Berlin is set to ban almost all rent increases for the next five years.
The Berlin senate on Tuesday voted in favor of what could be the most radical rental laws anywhere in Europe. The decision, which awaits final ratification by the same assembly members in October, is the most drastic step yet in a city that has already gone further than most in its attempts to keep rents affordable.
But while those efforts enjoy fairly broad support among the public, Berlin itself may still face serious institutional pushback, because such a law tests the boundaries between the powers of city and national governments.
To enforce the rule, tenants who sign new contracts could have them checked by the city to verify that rents have not been raised illegally. Meanwhile, existing tenants who pay a rate that the city deems too high could apply to have their rent lowered. (It hasn’t been decided yet what rates are considered too high.)
This level of protection isn’t completely new. Berlin already has a fairly tight form of rent control, albeit one that is patchily implemented. Across the city, a rental authority currently assesses average rents for each micro-neighborhood, broken down further by apartment size and condition. No new lease is allowed to exceed 10 percent of this average price.
This is already fairly strict, but its effect is to steadily pace rent increases, rather than halt them altogether. This has thus far prevented rents from galloping up year by year, which could cause real social chaos in a city where 85 percent of homes are rented.
By freezing rent increases altogether, things will surely get tougher for landlords. Any renovation plans will now have to be approved by the city to ensure that they are genuinely needed.

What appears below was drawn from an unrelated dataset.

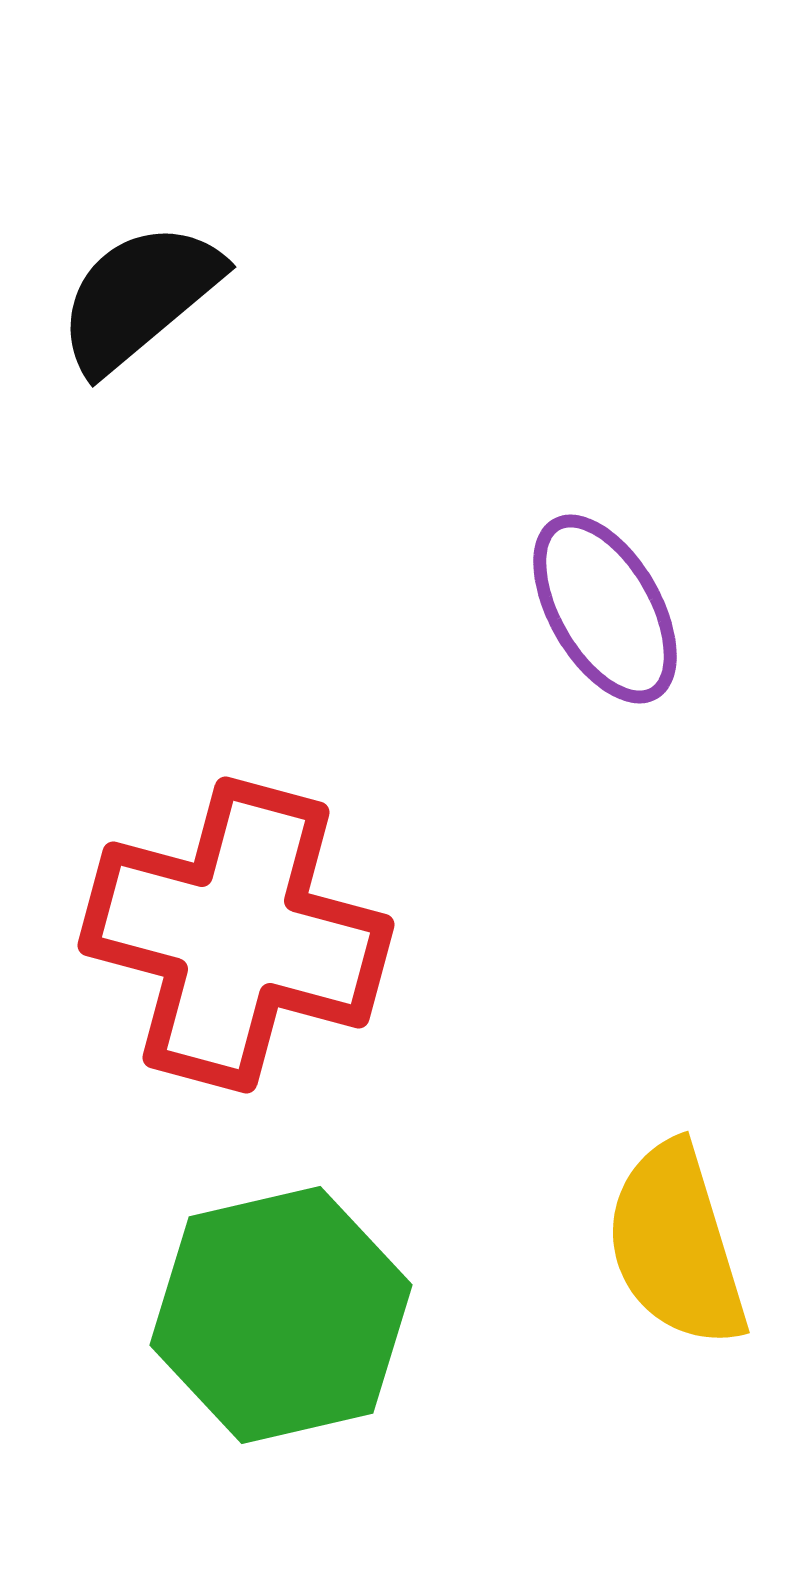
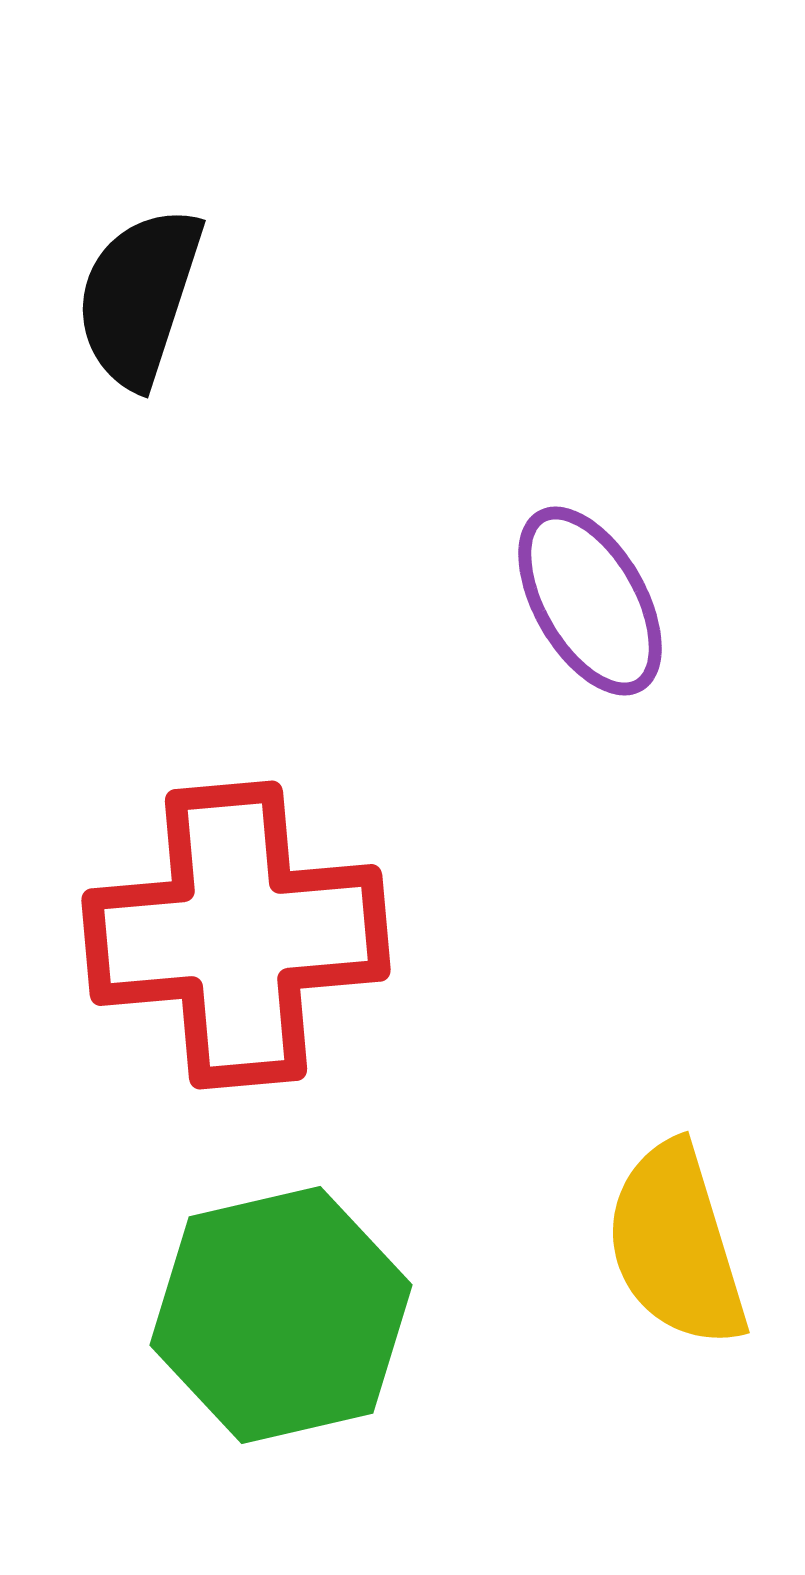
black semicircle: rotated 32 degrees counterclockwise
purple ellipse: moved 15 px left, 8 px up
red cross: rotated 20 degrees counterclockwise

This would prevent a common Berlin landlords’ practice of “improving” a property with unrequested alterations, such as, for example, adding balconies to a building’s inner courtyard. The landlord can then take advantage of a loophole that allows rent rises in case of renovation, often pushing the cost of living in the building so high that poorer tenants are forced to leave.
Landlords will get some respite elsewhere, though. They will be able to raise their rents if they experience a provable economic emergency. Even this concession nonetheless comes with a sting: If landlords falsify an emergency purely in order to raise their rents, they will face a fine of up to half a million euros. This might sound punitive—indeed, it is arguably supposed to—but it’s worth remembering that small-scale landlords are very rare in Berlin. Owners who possess just a few apartments account for less than 5 percent of all rentals. Most landlords are large companies.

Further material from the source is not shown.